Accept additional user-defined syntax classes in fenced code blocks
Part of #79483.
This is a re-opening of https://github.com/rust-lang/rust/pull/79454 after a big update/cleanup. I also converted the syntax to pandoc as suggested by `@notriddle:` the idea is to be as compatible as possible with the existing instead of having our own syntax.
## Motivation
From the original issue: https://github.com/rust-lang/rust/issues/78917
> The technique used by `inline-c-rs` can be ported to other languages. It's just super fun to see C code inside Rust documentation that is also tested by `cargo doc`. I'm sure this technique can be used by other languages in the future.

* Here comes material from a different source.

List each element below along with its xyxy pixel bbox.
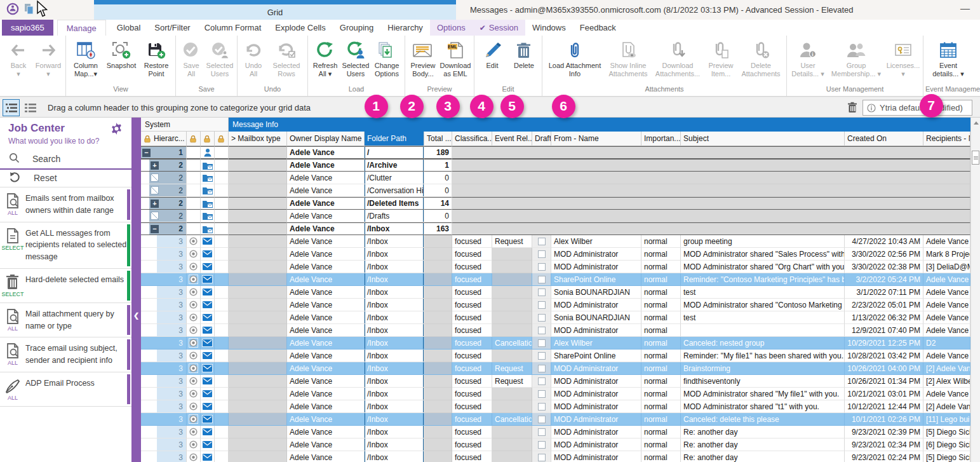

Having custom CSS classes for syntax highlighting will allow tools like `highlight.js` to be used in order to provide highlighting for languages other than Rust while not increasing technical burden on rustdoc.
## What is the feature about?
In short, this PR changes two things, both related to codeblocks in doc comments in Rust documentation:
* Allow to disable generation of `language-*` CSS classes with the `custom` attribute.
* Add your own CSS classes to a code block so that you can use other tools to highlight them.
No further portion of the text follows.